On January 15th, 1967, the AFL Champion Kansas City Chiefs took on the NFL Champion Green Bay Packers in the very first Super Bowl. The game was broadcast on CBS and NBC, but over time almost all tapes of the game were either lost or destroyed.

The NFL network went through all of their archives and was able to put together this new, reassembled version of the game to be broadcast. "In an exhaustive process that took months to complete, NFL Films searched its enormous archives of footage and were able to locate all 145 plays from Super Bowl I from more than a couple dozen disparate sources,” the league said in a statement. “Once all the plays were located, NFL Films was able to put the plays in order and stitch them together while fully restoring, re-mastering, and color correcting the footage."

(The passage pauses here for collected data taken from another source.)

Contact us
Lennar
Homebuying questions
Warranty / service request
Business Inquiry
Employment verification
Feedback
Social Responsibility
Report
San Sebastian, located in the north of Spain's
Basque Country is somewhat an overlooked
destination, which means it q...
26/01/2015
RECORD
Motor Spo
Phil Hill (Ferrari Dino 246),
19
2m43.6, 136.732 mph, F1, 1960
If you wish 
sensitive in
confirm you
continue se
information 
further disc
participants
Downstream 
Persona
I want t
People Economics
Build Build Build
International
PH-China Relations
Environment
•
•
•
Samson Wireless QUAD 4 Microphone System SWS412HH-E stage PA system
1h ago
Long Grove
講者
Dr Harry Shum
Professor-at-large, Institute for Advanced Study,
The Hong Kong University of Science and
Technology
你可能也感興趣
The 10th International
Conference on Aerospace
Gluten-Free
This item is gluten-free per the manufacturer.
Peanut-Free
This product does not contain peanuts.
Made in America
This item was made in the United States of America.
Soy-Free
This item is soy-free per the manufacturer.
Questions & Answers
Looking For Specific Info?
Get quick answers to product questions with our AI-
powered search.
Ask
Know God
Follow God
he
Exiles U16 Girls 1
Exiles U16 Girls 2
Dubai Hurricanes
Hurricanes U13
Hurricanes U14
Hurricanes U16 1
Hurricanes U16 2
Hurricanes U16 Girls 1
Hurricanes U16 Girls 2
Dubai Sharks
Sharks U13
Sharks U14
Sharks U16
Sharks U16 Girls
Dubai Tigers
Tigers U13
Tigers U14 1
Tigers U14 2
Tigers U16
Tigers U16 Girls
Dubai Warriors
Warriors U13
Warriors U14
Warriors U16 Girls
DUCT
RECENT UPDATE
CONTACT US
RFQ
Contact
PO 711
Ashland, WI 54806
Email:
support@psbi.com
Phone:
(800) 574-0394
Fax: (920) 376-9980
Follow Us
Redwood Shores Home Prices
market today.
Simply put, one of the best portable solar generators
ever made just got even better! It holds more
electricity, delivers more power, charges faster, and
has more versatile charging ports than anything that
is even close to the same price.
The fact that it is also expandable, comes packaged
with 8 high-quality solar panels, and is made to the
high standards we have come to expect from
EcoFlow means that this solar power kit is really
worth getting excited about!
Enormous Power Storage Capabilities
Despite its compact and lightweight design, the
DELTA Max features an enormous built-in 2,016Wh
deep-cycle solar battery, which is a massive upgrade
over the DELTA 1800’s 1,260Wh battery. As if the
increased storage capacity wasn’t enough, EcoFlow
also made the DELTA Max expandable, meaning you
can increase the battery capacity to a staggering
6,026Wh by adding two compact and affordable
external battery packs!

According to Fox 4 KC, the broadcast of the game will feature analysis from  NFL Network’s Chris Rose, Steve Mariucci, and Terrell Davis, former players, and audio from legendary packers coach Vince Lombardi. It will also feature discussions on how the footage was lost to history and eventually reassembled.

The replay will be shown on January 15th on the NFL Network. In that final game, the Packers ended up defeating the Chiefs 31-10. While we're still a few weeks from Super Bowl 50, both of those teams are currently in the playoffs. Could game 50 end up being a rematch of that very first one?